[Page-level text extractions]
--*--
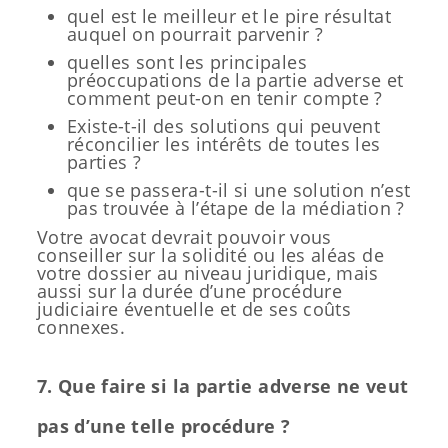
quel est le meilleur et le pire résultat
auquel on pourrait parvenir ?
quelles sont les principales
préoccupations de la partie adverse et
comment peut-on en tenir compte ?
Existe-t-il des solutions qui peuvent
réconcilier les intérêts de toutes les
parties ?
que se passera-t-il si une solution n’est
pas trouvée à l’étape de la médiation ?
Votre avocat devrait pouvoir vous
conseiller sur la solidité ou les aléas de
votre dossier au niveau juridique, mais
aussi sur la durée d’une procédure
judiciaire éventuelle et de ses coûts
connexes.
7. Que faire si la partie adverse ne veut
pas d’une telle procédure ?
--*--
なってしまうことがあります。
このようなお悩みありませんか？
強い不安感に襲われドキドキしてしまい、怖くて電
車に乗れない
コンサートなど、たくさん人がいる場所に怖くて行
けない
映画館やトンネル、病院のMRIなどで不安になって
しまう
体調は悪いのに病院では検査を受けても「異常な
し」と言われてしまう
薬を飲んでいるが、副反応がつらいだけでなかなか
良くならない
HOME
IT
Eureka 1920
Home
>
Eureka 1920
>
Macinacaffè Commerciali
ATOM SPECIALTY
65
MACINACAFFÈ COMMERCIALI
--*--
- [ACTION ITEM]: Going through the lines above one by one, tally those with the word "adverse" and give only the total.

- [SOLVED EXERCISE]: 2